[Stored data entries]

━━━━━━

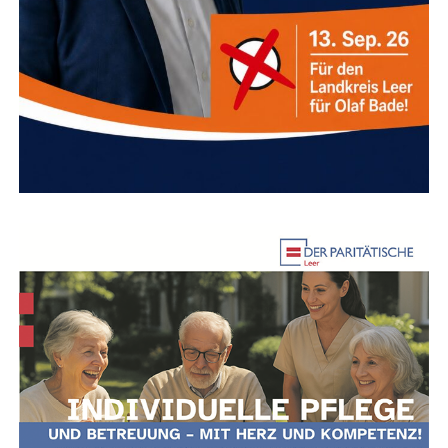
Tele­fon:
0491 9782–315
E‑Mail:
Tomke.Hamer@Leer.de
Anzeige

━━━━━━

» What the exercise asks
An exact retyping of the entries, without images, is the required answer.

» Output of the exercise
Tele­fon:
0491 9782–315
E‑Mail:
Tomke.Hamer@Leer.de
Anzeige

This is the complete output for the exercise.